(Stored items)
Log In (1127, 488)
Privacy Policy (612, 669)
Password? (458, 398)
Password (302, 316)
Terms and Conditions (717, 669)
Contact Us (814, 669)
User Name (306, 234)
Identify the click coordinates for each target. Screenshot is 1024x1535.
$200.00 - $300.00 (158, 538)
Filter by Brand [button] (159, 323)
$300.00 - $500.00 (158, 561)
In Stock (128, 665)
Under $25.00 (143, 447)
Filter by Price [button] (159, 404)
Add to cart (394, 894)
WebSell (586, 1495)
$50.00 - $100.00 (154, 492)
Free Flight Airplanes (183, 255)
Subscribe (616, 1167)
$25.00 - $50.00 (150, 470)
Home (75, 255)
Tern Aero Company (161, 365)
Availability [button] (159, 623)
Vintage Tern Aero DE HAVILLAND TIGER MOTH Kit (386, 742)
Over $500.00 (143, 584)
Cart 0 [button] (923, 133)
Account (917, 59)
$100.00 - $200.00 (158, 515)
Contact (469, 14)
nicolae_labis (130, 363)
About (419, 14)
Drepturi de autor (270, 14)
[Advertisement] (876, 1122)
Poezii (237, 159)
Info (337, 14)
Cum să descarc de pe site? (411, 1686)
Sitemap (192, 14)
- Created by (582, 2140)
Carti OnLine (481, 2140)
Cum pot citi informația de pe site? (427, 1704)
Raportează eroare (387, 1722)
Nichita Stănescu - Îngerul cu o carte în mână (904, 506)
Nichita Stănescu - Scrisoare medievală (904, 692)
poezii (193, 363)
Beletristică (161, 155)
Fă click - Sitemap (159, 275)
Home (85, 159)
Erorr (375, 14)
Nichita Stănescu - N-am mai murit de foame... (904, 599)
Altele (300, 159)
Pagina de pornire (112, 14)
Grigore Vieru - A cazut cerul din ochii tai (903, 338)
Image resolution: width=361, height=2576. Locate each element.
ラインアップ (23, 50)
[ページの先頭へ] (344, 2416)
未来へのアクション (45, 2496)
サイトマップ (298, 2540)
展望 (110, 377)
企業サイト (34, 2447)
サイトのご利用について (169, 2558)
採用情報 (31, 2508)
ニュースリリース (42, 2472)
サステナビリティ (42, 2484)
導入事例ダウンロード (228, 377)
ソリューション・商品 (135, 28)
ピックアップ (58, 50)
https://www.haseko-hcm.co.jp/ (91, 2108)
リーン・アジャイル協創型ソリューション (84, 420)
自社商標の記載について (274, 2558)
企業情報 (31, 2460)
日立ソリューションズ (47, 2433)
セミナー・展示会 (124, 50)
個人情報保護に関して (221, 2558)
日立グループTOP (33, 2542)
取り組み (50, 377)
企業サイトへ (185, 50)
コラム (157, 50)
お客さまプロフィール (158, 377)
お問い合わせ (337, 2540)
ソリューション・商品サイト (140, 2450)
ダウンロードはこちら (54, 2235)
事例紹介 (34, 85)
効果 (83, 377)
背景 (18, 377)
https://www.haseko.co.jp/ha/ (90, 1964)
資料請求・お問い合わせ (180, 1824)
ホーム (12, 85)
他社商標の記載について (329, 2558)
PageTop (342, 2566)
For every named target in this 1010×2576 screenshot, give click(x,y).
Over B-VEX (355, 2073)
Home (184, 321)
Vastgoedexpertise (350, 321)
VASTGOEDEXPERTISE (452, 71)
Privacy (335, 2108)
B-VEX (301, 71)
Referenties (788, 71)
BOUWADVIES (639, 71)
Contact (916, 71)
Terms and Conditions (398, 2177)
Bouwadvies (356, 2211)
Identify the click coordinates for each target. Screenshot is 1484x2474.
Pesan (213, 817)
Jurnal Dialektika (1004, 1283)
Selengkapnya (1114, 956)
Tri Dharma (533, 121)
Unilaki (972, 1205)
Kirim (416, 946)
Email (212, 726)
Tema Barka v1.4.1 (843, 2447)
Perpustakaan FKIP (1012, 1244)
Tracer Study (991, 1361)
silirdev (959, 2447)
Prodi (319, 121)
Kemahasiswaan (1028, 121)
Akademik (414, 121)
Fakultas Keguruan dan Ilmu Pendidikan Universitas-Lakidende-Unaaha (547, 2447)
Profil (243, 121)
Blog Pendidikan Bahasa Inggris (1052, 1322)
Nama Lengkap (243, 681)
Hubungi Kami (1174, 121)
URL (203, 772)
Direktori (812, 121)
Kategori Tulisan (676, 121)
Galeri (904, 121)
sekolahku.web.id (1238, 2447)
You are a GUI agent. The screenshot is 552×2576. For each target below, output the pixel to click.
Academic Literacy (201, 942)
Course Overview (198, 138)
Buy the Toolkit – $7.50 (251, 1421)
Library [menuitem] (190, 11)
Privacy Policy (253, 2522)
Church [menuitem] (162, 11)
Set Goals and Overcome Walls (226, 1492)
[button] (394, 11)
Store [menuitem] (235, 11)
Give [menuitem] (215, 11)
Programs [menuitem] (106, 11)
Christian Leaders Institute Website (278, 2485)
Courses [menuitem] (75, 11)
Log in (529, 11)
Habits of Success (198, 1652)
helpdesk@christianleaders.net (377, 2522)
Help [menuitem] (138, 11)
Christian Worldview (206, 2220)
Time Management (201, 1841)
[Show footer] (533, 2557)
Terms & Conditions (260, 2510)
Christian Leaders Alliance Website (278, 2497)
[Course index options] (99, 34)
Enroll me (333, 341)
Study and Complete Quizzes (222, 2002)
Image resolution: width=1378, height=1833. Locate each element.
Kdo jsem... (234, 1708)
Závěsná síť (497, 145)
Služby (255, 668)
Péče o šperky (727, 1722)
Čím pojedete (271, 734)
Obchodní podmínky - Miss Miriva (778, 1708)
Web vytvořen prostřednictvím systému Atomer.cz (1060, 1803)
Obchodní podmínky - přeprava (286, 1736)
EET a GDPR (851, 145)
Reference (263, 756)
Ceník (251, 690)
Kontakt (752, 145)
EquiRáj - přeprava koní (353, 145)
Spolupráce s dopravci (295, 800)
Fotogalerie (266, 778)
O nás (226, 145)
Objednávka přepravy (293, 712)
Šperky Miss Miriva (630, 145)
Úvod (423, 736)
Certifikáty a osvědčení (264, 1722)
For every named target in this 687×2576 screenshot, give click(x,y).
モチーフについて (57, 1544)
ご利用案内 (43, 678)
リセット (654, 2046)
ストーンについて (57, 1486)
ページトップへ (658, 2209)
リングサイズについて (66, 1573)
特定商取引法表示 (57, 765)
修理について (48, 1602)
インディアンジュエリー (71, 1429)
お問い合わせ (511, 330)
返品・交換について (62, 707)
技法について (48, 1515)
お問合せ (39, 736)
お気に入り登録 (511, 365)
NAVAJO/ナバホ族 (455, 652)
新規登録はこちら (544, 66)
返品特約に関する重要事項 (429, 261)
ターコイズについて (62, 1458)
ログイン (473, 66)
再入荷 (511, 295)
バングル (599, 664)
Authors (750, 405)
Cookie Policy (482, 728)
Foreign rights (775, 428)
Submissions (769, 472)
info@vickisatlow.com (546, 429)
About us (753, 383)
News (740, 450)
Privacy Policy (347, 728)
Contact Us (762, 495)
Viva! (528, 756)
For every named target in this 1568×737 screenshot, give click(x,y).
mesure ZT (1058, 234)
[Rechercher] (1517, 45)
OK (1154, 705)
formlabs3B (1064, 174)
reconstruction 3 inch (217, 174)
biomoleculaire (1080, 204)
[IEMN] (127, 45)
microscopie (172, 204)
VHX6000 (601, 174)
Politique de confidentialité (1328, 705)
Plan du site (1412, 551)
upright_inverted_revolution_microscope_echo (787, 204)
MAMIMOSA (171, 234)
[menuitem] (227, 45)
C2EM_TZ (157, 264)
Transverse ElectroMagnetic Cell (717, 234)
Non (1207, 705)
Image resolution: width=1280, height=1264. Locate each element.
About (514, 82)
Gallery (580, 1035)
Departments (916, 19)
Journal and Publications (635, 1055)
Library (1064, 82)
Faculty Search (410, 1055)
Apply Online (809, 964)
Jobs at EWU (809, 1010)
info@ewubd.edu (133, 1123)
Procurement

• YOUR GOAL
Set aside each line above that includes the string "Conditions" and report it.

• SOLUTION BELOW
Terms and Conditions (717, 669)
Terms and Conditions (398, 2177)
Terms & Conditions (260, 2510)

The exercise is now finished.